On July 14, 2020, Gaddy - through her attorney - filed a memorandum in opposition to the Motion to Dismiss.  Here's a link.

Some thoughts/observations:

1. Gaddy disagrees that she is suing over matters of "belief," and instead claims she is suing over "deceptive recruitment and indoctrination practices {and} conduct."  I don't think that is accurate.  I also don't think the court will buy it.

2. Gaddy states:

Quote

{N}o binding authority holds that religious facts are exempt from fraud claims and that only secular facts can so serve. Binding precedent merely holds that religious beliefs and doctrine cannot be adjudicated; determining the truth of those matters is beyond the ken of a secular court. United States v. Ballard, 322 U.S. 78, 84, 64 S. Ct. 882, 885, 88 L. Ed. 1148 (1944).
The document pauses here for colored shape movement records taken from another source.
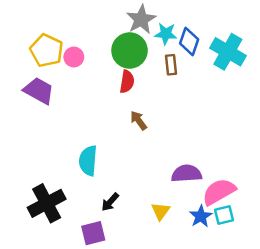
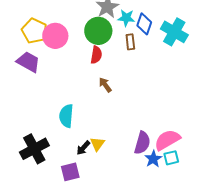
pink circle: (74, 57) -> (55, 36), size x1.6
purple semicircle: (186, 174) -> (142, 143), moved, turned 110
yellow triangle: (161, 211) -> (97, 144), moved

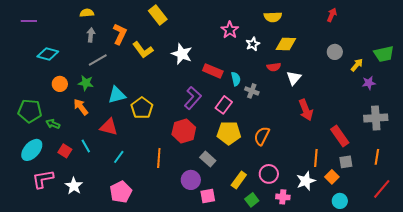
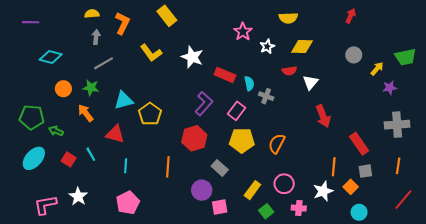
orange L-shape: (120, 34) -> (123, 23), moved
cyan line: (119, 157) -> (126, 166), turned -32
pink L-shape: (43, 179) -> (45, 205), moved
I don't think this works.  Here's a quote from the Ballard case cited by Gaddy:

Quote

Freedom of thought, which includes freedom of religious belief, is basic in a society of free men.  It embraces the right to maintain theories of life and of death and of the hereafter which are rank heresy to followers of the orthodox faiths. Heresy trials are foreign to our Constitution. Men may believe what they cannot prove. They may not be put to the proof of their religious doctrines or beliefs. Religious experiences which are as real as life to some may be incomprehensible to others. Yet the fact that they may be beyond the ken of mortals does not mean that they can be made suspect before the law. Many take their gospel from the New Testament. But it would hardly be supposed that they could be tried before a jury charged with the duty of determining whether those teachings contained false representations. The miracles of the New Testament, the Divinity of Christ, life after death, the power of prayer are deep in the religious convictions of many. If one could be sent to jail because a jury in a hostile environment found those teachings false, little indeed would be left of religious freedom. 

And this case is supposed to support Gaddy's position?
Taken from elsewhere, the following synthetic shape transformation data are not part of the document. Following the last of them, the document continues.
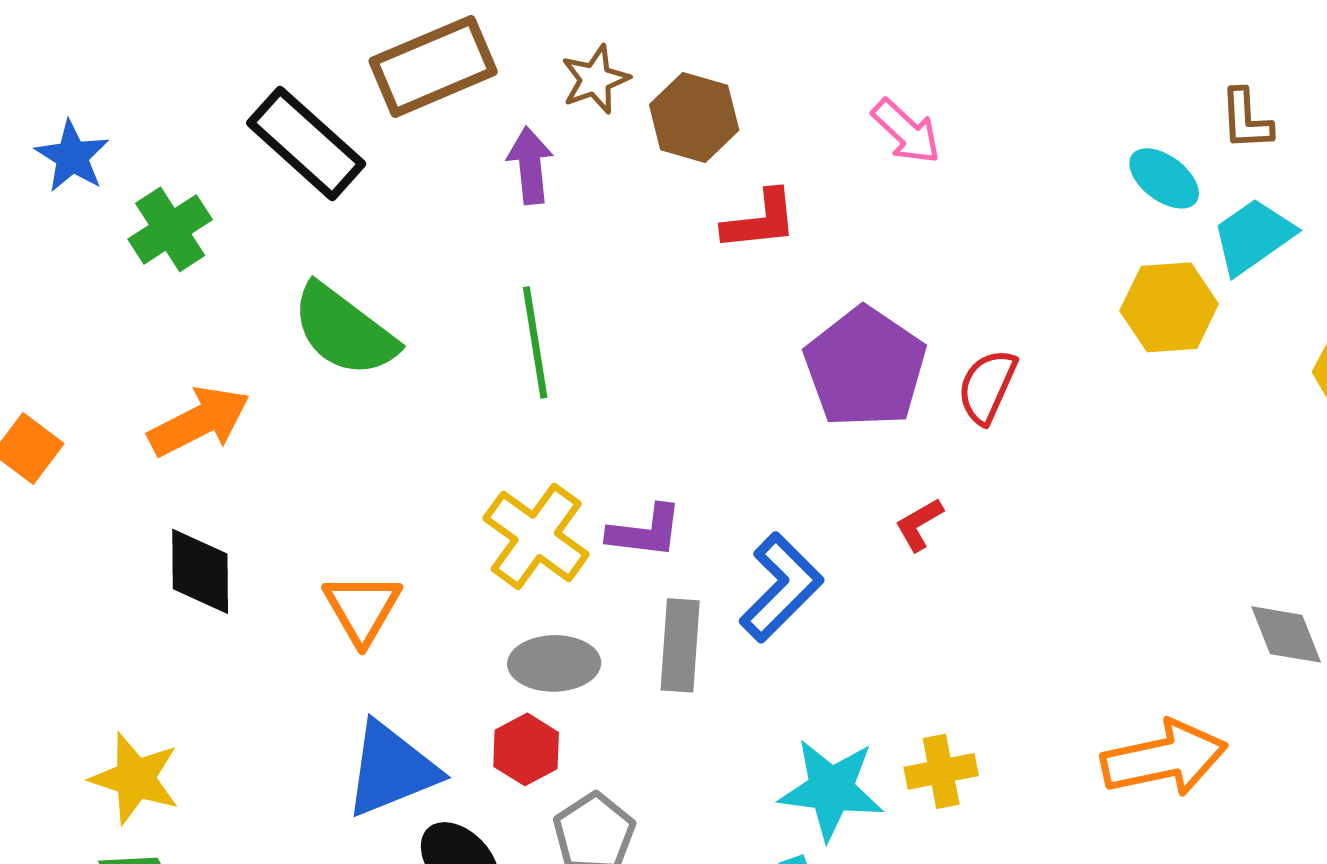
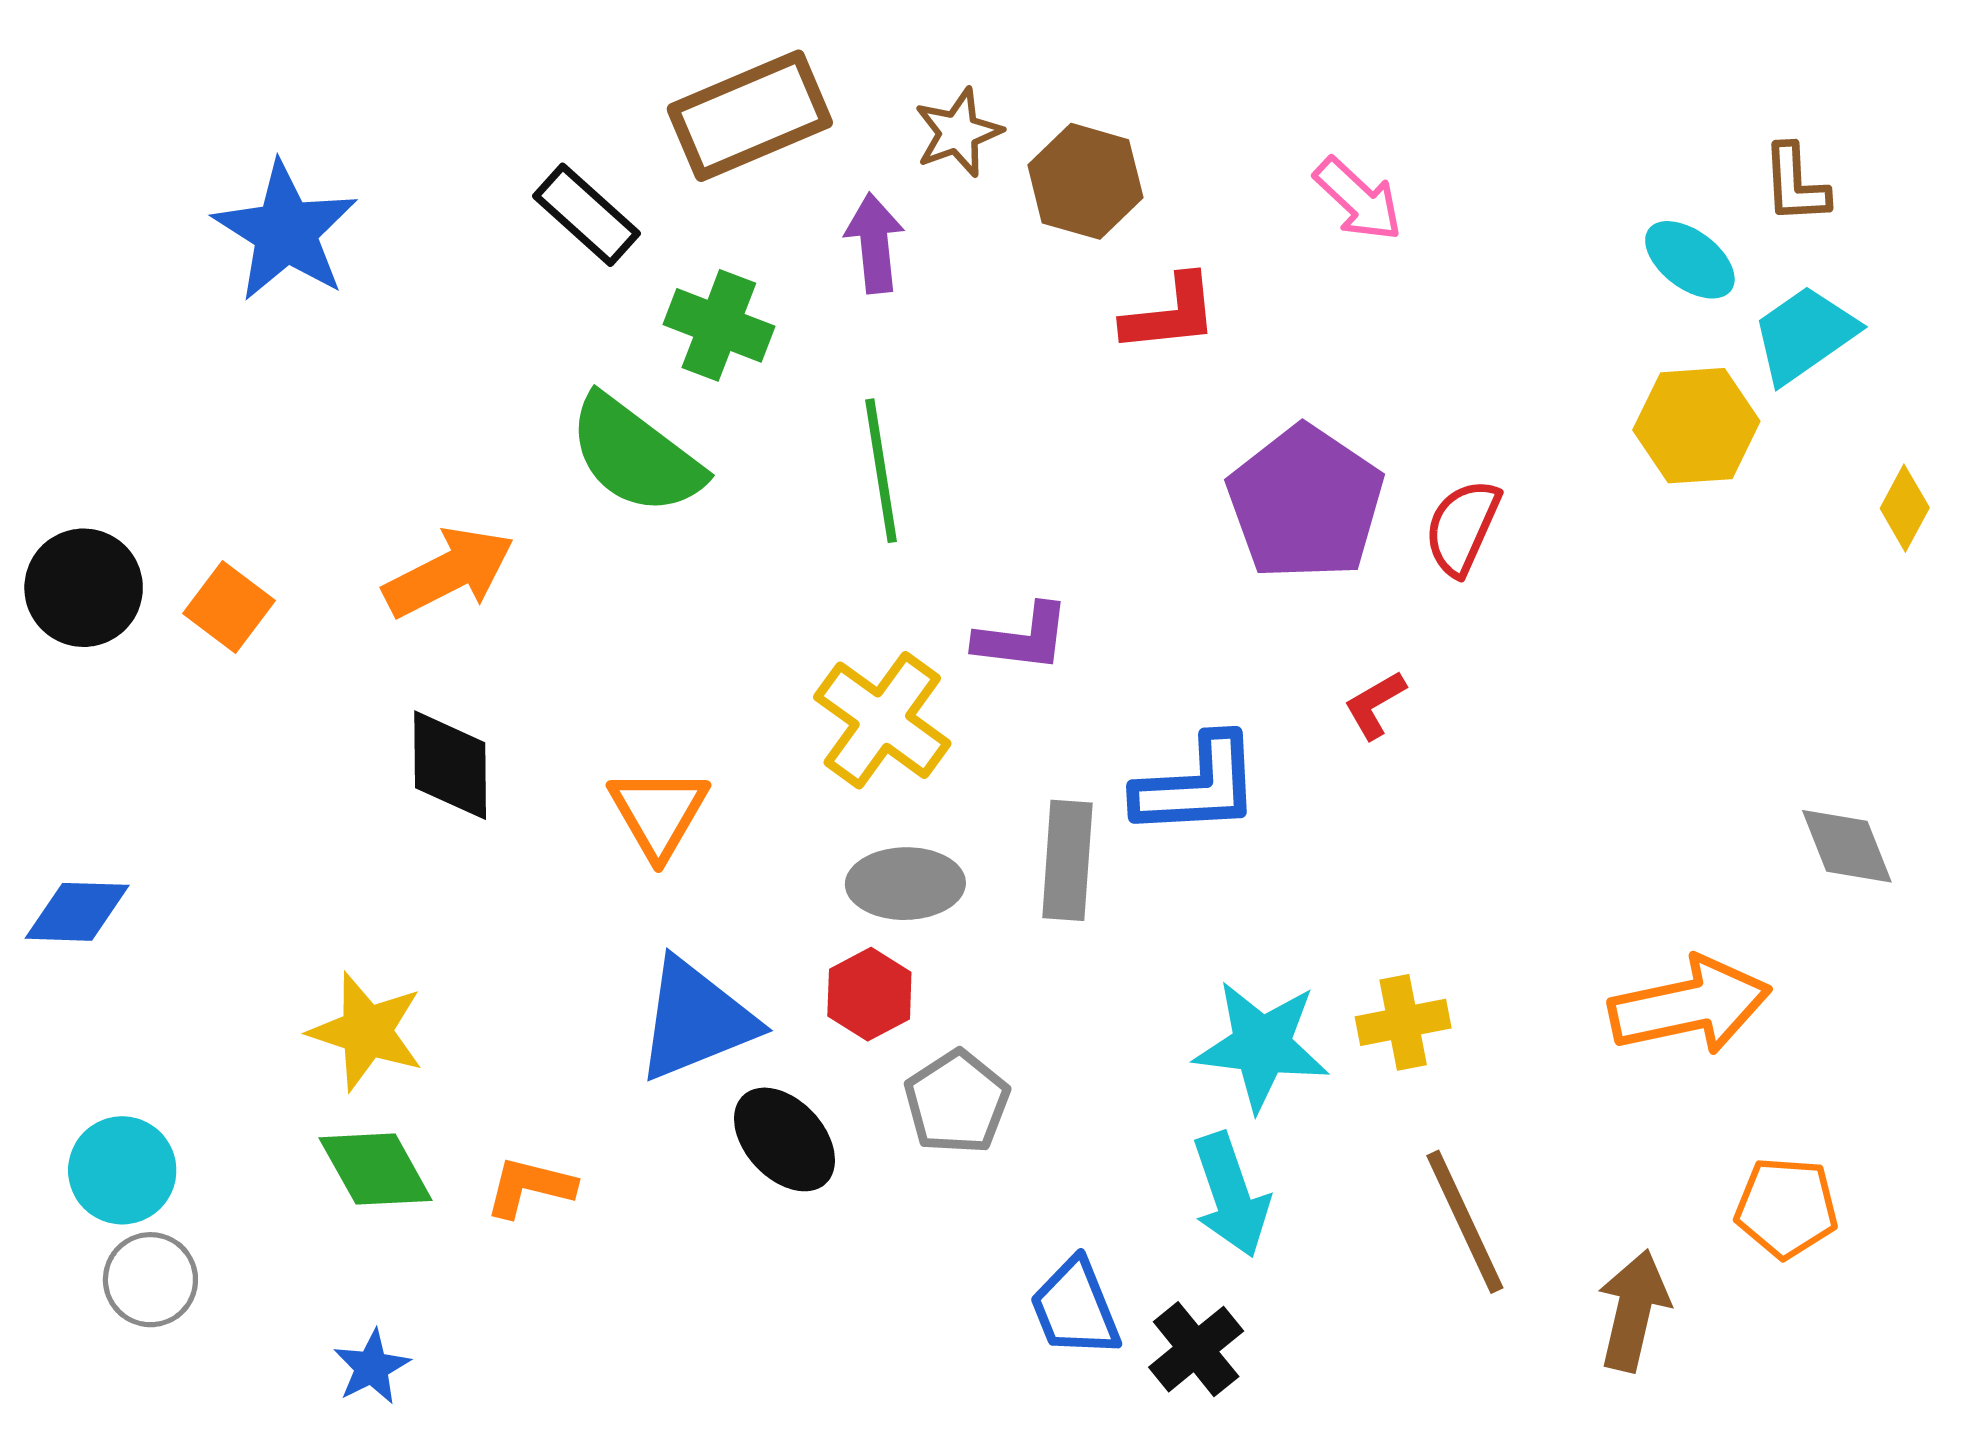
black rectangle: (306, 143) -> (586, 215), size x0.7
blue star: (72, 156) -> (286, 231), size x1.5
green cross: (170, 229) -> (719, 325), moved, turned -36
purple L-shape: (645, 531) -> (1022, 638), moved
blue L-shape: (781, 587) -> (1197, 786), turned 42

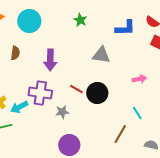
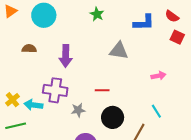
brown semicircle: (15, 53) -> (29, 49), turned -96
red line: (76, 89) -> (102, 90), moved, turned -32
black circle: (97, 93) -> (113, 117), moved
cyan arrow: (19, 107) -> (33, 105), turned 36

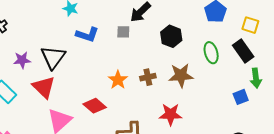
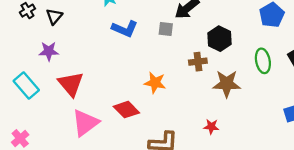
black triangle: (53, 57) -> (54, 16), moved, size x0.6
brown cross: (148, 77) -> (198, 62), moved
orange star: (118, 80) -> (155, 83), turned -30
red star: (171, 114) -> (211, 127), size x0.6

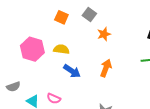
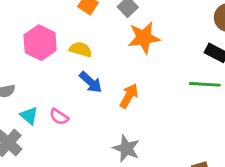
orange star: (104, 34) -> (144, 38), size x1.6
orange arrow: (106, 68) -> (129, 96), moved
3. Gaddy claims that the "conduct" of the Church is "subject to regulation for the protection of society," but she then proceeds to describe the Church's "conduct" as relating to A) the seer stone used by Joseph Smith, B) artwork showing Joseph Smith translating "from gold plates," and C) the translation of the Book of Abraham.

The "religious conduct" to be regulated by the Court is the Church's teachings about the plates, the seerstone, etc.  Good luck differentiating such things from "{t}he iracles of the New Testament, the Divinity of Christ, life after death, {and} the power of prayer" referenced in Ballard above.

4. Gaddy equivocates pretty heavily.  She claims she should be able to sue the Church itself for "fraud" as pertaining to its religious teachings, and then bolsters this argument by pointing to instances of affinity fraud in Utah.

5. Gaddy claims that "any imposition on religious exercise by compliance with fraud laws in minimal."  Put another way, she apparently wants to prevent the Church from teaching its doctrines about the gold plates, etc. 

I've lost interest in reading it, frankly.  It seems a re-hash of her response to the first motion to dismiss.